Tripla di capitan Della Rosa e 3/4 dalla lunetta dell’accoppiata Wheatle-Pollone: Pistoia torna a spaventare Forlì. Il controparziale è affidato all’esperienza di Raivio e alla verve di Radonjic: bombe per entrambi. Gara monstre per l’ex Urania e Bakery, così come per Varnado che mantiene vive le speranze pistoiesi: -6 a quattro minuti dalla fine. Wheatle ricuce ulteriormente e la tensione si fa alta all’Unieuro Arena, con ogni possesso che adesso vale oro. È però Cinciarini, da dietro l’arco, a tagliare le gambe sul più bello. Varnado è l’ultimo ad arrendersi, segnando due volte da tre ma trovando la pronta risposta dell’ex Pistoia. Game over a Forlì, ma Della Rosa e compagni escono dal campo consapevoli di aver dato tutto.
Le dichiarazioni del post partita
Coach Nicola Brienza: “Chiunque abbia visto la partita oggi al palazzetto si è divertito e ha solo da applaudire la prestazione dei ragazzi. Ci sono due numeri che sono stati decisivi a nostro sfavore: le palle perse e gli assist. Abbiamo fatto fatica nel primo tempo a trovare ritmo in attacco e ciò ci ha fatto perdere mordente anche in difesa. Nel secondo tempo Varnado ha alzato i giri del motore e ci ha aiutato a rimanere competitivi.
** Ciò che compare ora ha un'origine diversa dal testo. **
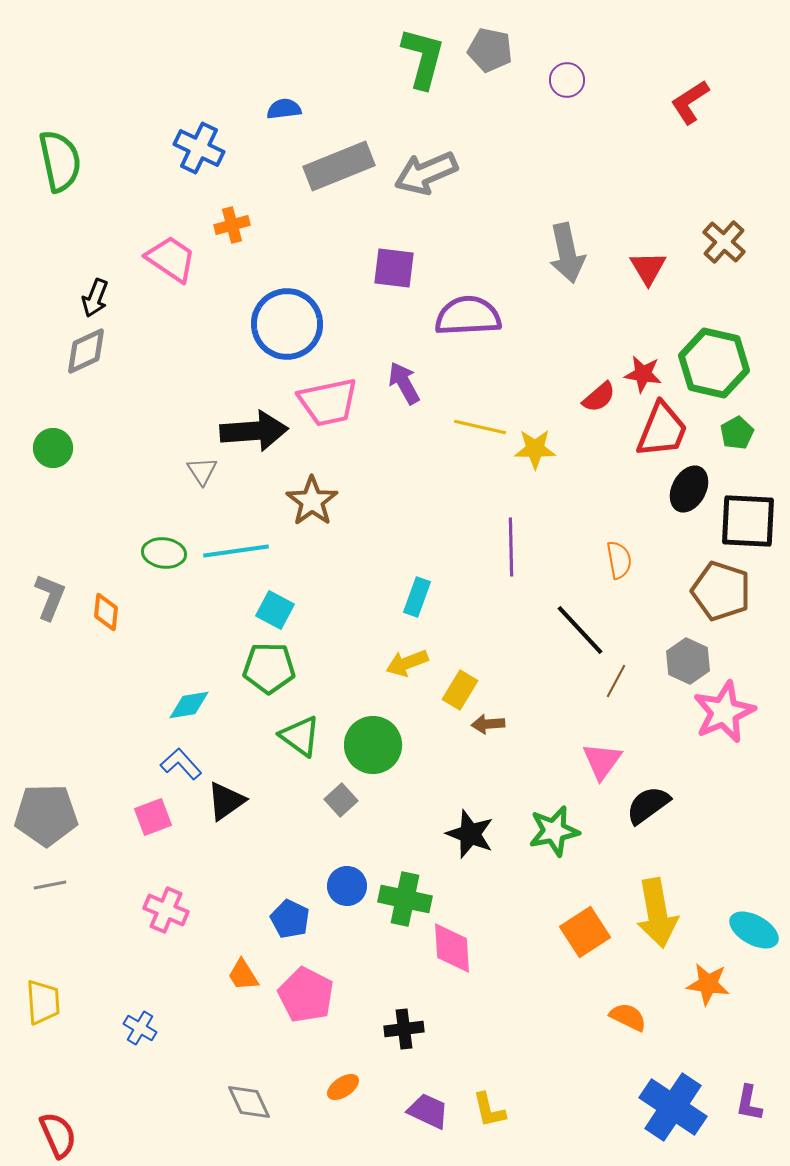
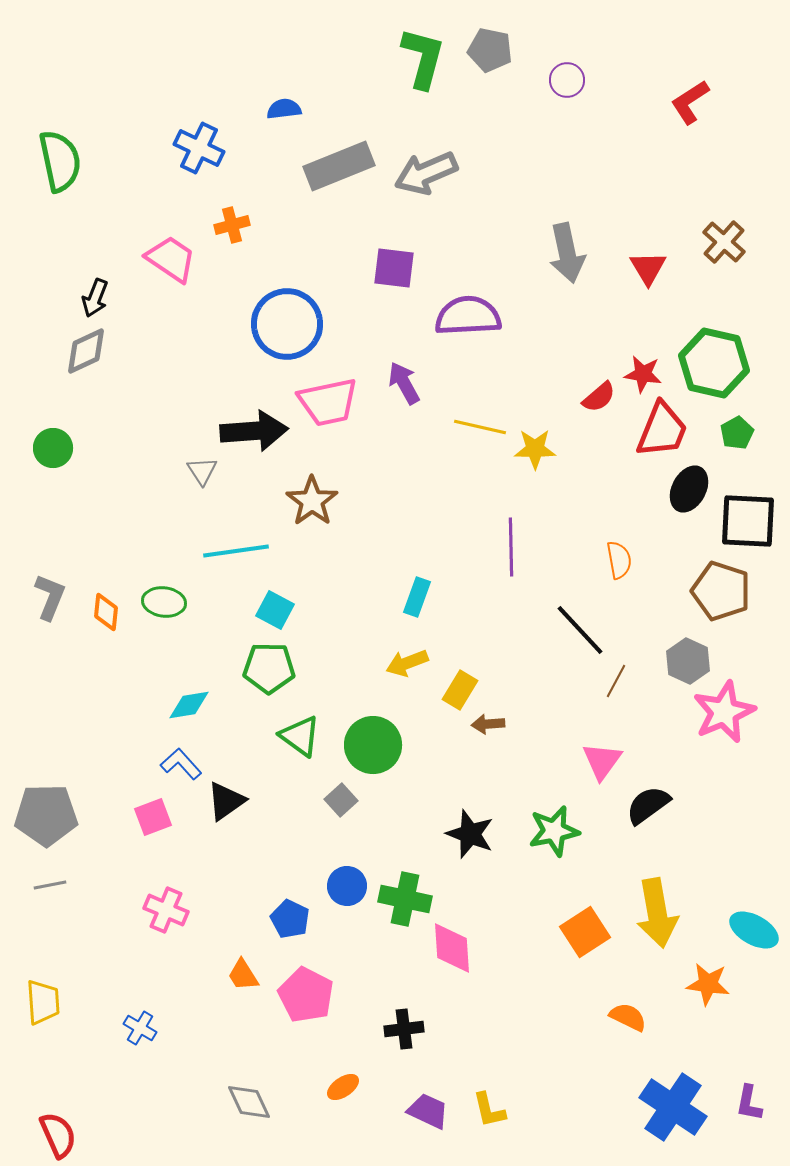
green ellipse at (164, 553): moved 49 px down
Cinciarini è stato un killer nei momenti cruciali: è sempre stata la sua peculiarità. Senza un americano paghiamo molto, è innegabile. Quando arriverà? Eravamo pronti da tempo: stiamo portando avanti le trattative e speriamo di chiudere il prima possibile”.
“Siamo stati tre volte sotto di 11 e siamo sempre tornati ad un possesso o meno da Forlì. Probabilmente l’ansia di trovare il canestro del sorpasso ci ha fatto produrre degli attacchi rivedibili. Dovremo essere bravi, quando saremo al completo, a trovare un linguaggio comune in questi momenti. Forlì è stata sicuramente ottima nel limitare il nostro contropiede, ma in certe occasioni siamo stati polli anche noi a non sfruttare dei passaggi aperti”.
Coach Antimo Martino: “Sono molto contento per questa vittoria: Pistoia ha dimostrato la sua durezza, compattezza e solidità. Quando avrà il secondo americano sarà una delle squadre che giocheranno per il vertice della classifica. Il fatto di aver respinto in diverse occasioni i nostri avversari rende l’idea della nostra voglia di vincere. Nel finale potevamo gestire meglio, ma questo dimostra anche che la squadra ha ancora molti margini di crescita. Non era assolutamente scontato iniziare con tre vittorie”.